(WHAT TO WORK ON) When a line in the data below includes "Équipements", pick it out and copy it.
Segment Open
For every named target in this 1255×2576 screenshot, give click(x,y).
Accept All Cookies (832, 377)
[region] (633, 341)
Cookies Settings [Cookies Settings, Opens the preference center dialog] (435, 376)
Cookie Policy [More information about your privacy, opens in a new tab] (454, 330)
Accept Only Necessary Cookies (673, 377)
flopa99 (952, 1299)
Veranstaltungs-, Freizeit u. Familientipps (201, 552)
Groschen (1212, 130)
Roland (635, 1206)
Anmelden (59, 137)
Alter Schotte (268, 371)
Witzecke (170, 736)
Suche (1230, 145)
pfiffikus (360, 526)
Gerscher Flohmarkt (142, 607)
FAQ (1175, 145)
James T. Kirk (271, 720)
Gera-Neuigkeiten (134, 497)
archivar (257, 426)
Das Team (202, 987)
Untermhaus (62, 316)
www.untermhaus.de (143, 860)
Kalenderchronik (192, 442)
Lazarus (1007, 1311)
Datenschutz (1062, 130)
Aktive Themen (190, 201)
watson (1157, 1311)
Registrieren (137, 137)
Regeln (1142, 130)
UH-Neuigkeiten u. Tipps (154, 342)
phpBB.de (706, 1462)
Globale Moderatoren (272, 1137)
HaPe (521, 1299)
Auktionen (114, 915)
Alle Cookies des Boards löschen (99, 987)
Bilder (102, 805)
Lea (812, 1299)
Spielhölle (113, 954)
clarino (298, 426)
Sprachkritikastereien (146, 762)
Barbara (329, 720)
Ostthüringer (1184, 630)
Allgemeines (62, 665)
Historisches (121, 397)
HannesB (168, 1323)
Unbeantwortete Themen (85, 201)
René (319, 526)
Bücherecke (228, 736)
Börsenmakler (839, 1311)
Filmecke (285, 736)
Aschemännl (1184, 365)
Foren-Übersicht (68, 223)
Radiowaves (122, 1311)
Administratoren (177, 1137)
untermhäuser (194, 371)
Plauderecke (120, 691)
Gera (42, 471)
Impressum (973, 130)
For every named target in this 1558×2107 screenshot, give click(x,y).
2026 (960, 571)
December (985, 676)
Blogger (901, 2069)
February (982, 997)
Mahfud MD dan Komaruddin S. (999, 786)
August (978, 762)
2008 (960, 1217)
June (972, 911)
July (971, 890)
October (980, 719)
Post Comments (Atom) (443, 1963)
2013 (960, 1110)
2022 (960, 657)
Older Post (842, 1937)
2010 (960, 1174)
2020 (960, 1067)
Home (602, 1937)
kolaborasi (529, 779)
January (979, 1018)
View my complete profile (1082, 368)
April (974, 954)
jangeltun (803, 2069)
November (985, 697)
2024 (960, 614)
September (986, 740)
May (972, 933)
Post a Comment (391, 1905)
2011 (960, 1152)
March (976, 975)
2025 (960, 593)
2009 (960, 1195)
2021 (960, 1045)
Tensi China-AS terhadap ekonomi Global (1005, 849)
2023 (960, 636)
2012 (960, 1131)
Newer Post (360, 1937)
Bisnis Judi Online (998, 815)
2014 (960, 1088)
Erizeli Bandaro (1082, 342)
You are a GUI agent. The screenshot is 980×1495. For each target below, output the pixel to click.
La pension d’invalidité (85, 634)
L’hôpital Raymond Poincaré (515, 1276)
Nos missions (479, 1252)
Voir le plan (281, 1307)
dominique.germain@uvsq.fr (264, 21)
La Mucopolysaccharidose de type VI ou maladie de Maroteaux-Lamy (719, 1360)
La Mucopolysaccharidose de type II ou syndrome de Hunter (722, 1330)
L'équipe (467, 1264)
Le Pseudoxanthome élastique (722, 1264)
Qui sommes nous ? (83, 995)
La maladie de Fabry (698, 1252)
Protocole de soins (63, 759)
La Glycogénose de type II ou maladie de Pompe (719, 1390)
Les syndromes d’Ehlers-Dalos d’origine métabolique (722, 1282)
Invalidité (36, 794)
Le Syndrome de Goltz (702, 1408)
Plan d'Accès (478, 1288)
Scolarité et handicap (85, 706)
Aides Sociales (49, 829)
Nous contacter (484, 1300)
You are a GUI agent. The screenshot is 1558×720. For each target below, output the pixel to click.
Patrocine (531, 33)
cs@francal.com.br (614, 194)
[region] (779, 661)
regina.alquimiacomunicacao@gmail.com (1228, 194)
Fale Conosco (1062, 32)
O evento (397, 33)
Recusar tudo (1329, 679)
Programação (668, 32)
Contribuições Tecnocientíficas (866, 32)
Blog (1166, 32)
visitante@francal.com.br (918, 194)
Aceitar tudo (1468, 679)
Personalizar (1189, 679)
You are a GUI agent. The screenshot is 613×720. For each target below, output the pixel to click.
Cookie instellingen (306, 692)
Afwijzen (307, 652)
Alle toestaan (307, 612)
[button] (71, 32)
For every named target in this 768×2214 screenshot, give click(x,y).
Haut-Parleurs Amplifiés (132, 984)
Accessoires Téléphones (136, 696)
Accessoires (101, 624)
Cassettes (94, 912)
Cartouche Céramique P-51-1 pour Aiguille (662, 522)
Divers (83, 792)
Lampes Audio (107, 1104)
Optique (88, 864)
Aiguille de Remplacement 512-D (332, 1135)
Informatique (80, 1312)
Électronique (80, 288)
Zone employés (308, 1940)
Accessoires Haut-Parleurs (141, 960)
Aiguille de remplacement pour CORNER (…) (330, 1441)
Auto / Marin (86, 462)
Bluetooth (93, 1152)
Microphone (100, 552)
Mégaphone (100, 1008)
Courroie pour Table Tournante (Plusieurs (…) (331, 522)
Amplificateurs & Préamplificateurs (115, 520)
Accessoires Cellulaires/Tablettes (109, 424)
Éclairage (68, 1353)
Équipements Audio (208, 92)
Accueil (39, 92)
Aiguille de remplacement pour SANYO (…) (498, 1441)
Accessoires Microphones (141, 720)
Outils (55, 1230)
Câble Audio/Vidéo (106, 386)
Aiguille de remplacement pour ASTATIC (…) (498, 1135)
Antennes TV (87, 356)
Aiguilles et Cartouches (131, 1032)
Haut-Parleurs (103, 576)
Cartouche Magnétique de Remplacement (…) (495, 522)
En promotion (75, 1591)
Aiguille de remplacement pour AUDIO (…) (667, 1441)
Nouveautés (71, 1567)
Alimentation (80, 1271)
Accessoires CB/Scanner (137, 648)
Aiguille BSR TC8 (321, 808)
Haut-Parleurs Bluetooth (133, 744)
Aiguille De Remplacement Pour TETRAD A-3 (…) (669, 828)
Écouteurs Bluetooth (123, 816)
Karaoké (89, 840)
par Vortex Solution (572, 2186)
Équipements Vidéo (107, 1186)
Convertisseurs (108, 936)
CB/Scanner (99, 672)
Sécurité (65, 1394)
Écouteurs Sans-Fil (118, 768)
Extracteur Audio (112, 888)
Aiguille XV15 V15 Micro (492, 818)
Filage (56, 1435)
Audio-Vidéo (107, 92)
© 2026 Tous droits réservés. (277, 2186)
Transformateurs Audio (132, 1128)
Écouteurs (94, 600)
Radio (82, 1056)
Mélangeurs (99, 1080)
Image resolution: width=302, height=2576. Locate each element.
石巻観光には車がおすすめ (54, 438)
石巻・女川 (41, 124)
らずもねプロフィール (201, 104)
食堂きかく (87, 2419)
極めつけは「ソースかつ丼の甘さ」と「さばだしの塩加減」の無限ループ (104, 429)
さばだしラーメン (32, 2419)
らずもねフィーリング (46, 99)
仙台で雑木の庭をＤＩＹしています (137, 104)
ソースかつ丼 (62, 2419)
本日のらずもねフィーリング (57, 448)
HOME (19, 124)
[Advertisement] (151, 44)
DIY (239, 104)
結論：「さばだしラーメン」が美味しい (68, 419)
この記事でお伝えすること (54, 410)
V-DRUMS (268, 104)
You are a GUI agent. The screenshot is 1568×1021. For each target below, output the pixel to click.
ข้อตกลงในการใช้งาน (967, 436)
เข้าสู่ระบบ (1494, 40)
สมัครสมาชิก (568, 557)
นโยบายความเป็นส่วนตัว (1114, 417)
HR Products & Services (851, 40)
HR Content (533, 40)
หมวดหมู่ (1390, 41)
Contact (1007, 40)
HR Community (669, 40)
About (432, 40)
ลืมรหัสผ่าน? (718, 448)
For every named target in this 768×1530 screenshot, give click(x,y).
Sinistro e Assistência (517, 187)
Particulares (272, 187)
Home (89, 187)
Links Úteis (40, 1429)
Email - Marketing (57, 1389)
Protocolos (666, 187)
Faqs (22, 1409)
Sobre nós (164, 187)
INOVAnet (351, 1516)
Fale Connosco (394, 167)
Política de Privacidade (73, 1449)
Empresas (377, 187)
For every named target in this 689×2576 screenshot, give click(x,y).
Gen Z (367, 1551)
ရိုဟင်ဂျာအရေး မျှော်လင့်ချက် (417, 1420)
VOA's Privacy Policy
Segment Closed
(OUTPUT OF THE TASK)
Équipements Audio (208, 92)
Équipements Vidéo (107, 1186)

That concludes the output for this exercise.